What is needed —
Print the whole listing exactly as it appears, but skip the pictures.

Records provided —
________________________

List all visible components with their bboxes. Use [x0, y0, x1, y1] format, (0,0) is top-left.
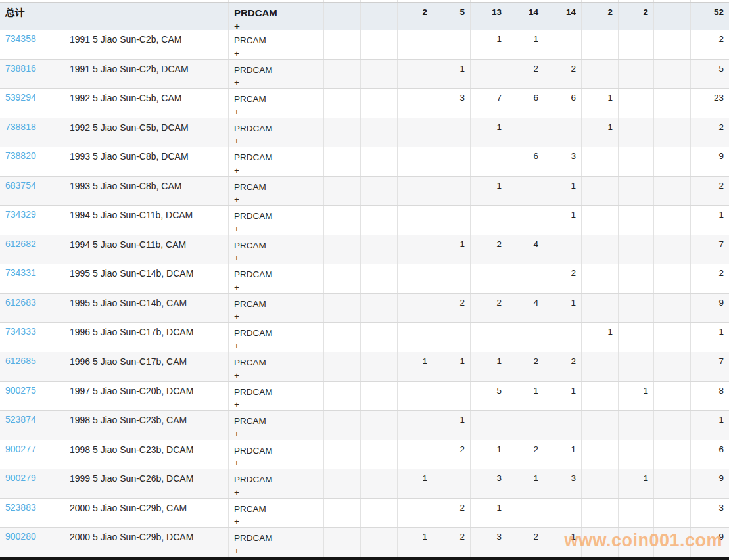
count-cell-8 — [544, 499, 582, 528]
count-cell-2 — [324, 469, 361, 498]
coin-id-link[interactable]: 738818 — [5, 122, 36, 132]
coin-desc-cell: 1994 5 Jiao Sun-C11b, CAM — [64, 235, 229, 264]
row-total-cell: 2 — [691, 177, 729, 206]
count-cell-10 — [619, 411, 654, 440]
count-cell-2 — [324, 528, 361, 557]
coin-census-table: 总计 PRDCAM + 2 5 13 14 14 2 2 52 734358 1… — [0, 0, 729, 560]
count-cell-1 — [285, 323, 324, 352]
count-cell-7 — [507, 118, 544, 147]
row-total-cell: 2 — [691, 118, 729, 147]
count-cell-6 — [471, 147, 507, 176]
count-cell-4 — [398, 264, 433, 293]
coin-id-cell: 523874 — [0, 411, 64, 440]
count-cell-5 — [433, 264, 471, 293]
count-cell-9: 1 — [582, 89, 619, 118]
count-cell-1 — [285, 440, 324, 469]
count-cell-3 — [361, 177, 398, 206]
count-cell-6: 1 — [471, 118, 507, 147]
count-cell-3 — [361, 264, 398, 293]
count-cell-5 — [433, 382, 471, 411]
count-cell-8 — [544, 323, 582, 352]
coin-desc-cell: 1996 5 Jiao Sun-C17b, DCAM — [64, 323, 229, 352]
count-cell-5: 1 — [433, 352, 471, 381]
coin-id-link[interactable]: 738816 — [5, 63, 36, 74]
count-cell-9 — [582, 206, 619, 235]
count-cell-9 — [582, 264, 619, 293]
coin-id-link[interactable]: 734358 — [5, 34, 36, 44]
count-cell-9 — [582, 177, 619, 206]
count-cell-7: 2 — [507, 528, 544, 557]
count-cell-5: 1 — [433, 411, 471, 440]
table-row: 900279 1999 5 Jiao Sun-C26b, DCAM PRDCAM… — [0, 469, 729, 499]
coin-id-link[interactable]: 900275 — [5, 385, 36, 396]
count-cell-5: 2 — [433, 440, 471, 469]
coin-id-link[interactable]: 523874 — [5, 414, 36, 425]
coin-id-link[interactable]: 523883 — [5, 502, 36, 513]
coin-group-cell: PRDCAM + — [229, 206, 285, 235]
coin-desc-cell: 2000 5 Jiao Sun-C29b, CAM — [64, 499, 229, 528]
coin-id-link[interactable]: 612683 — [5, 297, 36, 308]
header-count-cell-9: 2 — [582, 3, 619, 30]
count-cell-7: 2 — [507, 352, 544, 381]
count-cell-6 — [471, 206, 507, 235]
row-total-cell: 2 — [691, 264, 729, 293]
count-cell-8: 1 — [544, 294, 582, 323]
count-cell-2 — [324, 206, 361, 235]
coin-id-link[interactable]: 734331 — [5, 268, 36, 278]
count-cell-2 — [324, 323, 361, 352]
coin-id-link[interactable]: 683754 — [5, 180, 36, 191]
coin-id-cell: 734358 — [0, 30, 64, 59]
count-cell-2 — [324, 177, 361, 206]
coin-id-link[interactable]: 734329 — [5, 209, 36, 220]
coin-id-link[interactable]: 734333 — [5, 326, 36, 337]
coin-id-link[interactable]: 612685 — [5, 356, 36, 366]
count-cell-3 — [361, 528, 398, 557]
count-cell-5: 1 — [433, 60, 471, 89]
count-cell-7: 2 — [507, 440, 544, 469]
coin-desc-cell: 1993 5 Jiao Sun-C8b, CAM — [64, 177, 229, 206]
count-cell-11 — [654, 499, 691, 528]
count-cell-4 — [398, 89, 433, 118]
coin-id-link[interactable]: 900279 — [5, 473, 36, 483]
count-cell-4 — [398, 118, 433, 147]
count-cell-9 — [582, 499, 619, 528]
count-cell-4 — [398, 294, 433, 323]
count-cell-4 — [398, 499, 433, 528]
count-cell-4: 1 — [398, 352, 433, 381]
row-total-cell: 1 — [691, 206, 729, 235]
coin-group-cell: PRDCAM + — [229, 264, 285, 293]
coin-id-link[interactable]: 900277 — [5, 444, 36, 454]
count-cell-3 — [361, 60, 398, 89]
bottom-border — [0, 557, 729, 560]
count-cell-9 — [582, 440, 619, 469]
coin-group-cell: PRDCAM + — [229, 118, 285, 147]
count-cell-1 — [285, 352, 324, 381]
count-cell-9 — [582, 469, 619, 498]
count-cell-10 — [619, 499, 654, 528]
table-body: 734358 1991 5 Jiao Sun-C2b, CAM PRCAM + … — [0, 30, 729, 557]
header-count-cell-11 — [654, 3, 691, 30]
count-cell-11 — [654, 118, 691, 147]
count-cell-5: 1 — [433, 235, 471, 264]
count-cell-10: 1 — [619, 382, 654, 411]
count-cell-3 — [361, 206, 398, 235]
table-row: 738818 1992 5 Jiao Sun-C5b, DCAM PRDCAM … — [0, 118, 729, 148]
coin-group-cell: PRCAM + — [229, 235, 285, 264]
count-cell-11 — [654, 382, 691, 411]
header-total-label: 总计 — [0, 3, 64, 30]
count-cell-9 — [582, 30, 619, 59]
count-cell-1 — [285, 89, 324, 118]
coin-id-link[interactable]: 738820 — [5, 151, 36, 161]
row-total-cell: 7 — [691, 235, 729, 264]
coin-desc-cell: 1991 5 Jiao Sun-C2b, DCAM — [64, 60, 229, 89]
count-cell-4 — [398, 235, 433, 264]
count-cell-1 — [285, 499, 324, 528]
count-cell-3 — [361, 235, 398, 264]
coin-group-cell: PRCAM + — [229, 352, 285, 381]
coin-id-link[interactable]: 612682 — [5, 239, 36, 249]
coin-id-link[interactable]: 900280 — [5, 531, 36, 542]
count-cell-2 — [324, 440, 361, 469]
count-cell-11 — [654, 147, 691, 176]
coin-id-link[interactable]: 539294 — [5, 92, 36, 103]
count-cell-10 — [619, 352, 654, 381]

________________________

Response to the exercise —
List all visible components with their bboxes. Use [x0, y0, x1, y1] format, (0,0) is top-left.
count-cell-8 — [544, 499, 582, 528]
count-cell-2 — [324, 469, 361, 498]
coin-id-link[interactable]: 738818 — [5, 122, 36, 132]
coin-desc-cell: 1994 5 Jiao Sun-C11b, CAM — [64, 235, 229, 264]
row-total-cell: 2 — [691, 177, 729, 206]
count-cell-10 — [619, 411, 654, 440]
count-cell-2 — [324, 528, 361, 557]
coin-census-table: 总计 PRDCAM + 2 5 13 14 14 2 2 52 734358 1… — [0, 0, 729, 560]
count-cell-1 — [285, 323, 324, 352]
count-cell-7 — [507, 118, 544, 147]
row-total-cell: 2 — [691, 118, 729, 147]
count-cell-6 — [471, 147, 507, 176]
count-cell-4 — [398, 264, 433, 293]
coin-id-cell: 523874 — [0, 411, 64, 440]
count-cell-5 — [433, 264, 471, 293]
count-cell-9: 1 — [582, 89, 619, 118]
count-cell-1 — [285, 440, 324, 469]
count-cell-3 — [361, 177, 398, 206]
count-cell-6: 1 — [471, 118, 507, 147]
count-cell-3 — [361, 264, 398, 293]
count-cell-5 — [433, 382, 471, 411]
count-cell-8 — [544, 323, 582, 352]
coin-desc-cell: 1996 5 Jiao Sun-C17b, DCAM — [64, 323, 229, 352]
count-cell-5: 1 — [433, 352, 471, 381]
coin-id-link[interactable]: 738816 — [5, 63, 36, 74]
count-cell-9 — [582, 206, 619, 235]
count-cell-9 — [582, 264, 619, 293]
coin-id-link[interactable]: 734358 — [5, 34, 36, 44]
count-cell-9 — [582, 177, 619, 206]
count-cell-7: 2 — [507, 528, 544, 557]
count-cell-5: 1 — [433, 411, 471, 440]
table-row: 900279 1999 5 Jiao Sun-C26b, DCAM PRDCAM… — [0, 469, 729, 499]
coin-id-link[interactable]: 900275 — [5, 385, 36, 396]
count-cell-5: 2 — [433, 440, 471, 469]
coin-id-link[interactable]: 523874 — [5, 414, 36, 425]
coin-id-link[interactable]: 523883 — [5, 502, 36, 513]
coin-group-cell: PRDCAM + — [229, 206, 285, 235]
coin-desc-cell: 2000 5 Jiao Sun-C29b, CAM — [64, 499, 229, 528]
coin-id-link[interactable]: 612683 — [5, 297, 36, 308]
header-count-cell-9: 2 — [582, 3, 619, 30]
count-cell-7: 2 — [507, 352, 544, 381]
count-cell-6 — [471, 206, 507, 235]
row-total-cell: 2 — [691, 264, 729, 293]
count-cell-8: 1 — [544, 294, 582, 323]
count-cell-2 — [324, 206, 361, 235]
coin-id-link[interactable]: 734331 — [5, 268, 36, 278]
count-cell-2 — [324, 323, 361, 352]
coin-id-link[interactable]: 683754 — [5, 180, 36, 191]
coin-id-cell: 734358 — [0, 30, 64, 59]
count-cell-2 — [324, 177, 361, 206]
coin-id-link[interactable]: 734329 — [5, 209, 36, 220]
coin-id-link[interactable]: 734333 — [5, 326, 36, 337]
coin-id-link[interactable]: 612685 — [5, 356, 36, 366]
count-cell-3 — [361, 528, 398, 557]
count-cell-5: 1 — [433, 60, 471, 89]
count-cell-7: 2 — [507, 440, 544, 469]
coin-desc-cell: 1993 5 Jiao Sun-C8b, CAM — [64, 177, 229, 206]
count-cell-11 — [654, 499, 691, 528]
count-cell-4 — [398, 89, 433, 118]
coin-id-link[interactable]: 900279 — [5, 473, 36, 483]
count-cell-4 — [398, 118, 433, 147]
count-cell-9 — [582, 499, 619, 528]
count-cell-4 — [398, 294, 433, 323]
count-cell-4 — [398, 499, 433, 528]
count-cell-4: 1 — [398, 352, 433, 381]
row-total-cell: 1 — [691, 206, 729, 235]
coin-group-cell: PRDCAM + — [229, 264, 285, 293]
coin-id-link[interactable]: 900277 — [5, 444, 36, 454]
count-cell-3 — [361, 60, 398, 89]
bottom-border — [0, 557, 729, 560]
count-cell-9 — [582, 440, 619, 469]
coin-group-cell: PRDCAM + — [229, 118, 285, 147]
count-cell-1 — [285, 352, 324, 381]
count-cell-9 — [582, 469, 619, 498]
count-cell-10 — [619, 499, 654, 528]
table-body: 734358 1991 5 Jiao Sun-C2b, CAM PRCAM + … — [0, 30, 729, 557]
header-count-cell-11 — [654, 3, 691, 30]
count-cell-11 — [654, 118, 691, 147]
count-cell-5: 1 — [433, 235, 471, 264]
count-cell-10: 1 — [619, 382, 654, 411]
count-cell-3 — [361, 206, 398, 235]
table-row: 738818 1992 5 Jiao Sun-C5b, DCAM PRDCAM … — [0, 118, 729, 148]
coin-group-cell: PRCAM + — [229, 235, 285, 264]
count-cell-11 — [654, 382, 691, 411]
header-total-label: 总计 — [0, 3, 64, 30]
count-cell-9 — [582, 30, 619, 59]
count-cell-1 — [285, 89, 324, 118]
coin-id-link[interactable]: 738820 — [5, 151, 36, 161]
row-total-cell: 7 — [691, 235, 729, 264]
coin-desc-cell: 1991 5 Jiao Sun-C2b, DCAM — [64, 60, 229, 89]
count-cell-4 — [398, 235, 433, 264]
count-cell-1 — [285, 499, 324, 528]
count-cell-3 — [361, 235, 398, 264]
coin-group-cell: PRCAM + — [229, 352, 285, 381]
coin-id-link[interactable]: 612682 — [5, 239, 36, 249]
coin-id-link[interactable]: 900280 — [5, 531, 36, 542]
count-cell-2 — [324, 440, 361, 469]
count-cell-11 — [654, 147, 691, 176]
coin-id-link[interactable]: 539294 — [5, 92, 36, 103]
count-cell-10 — [619, 352, 654, 381]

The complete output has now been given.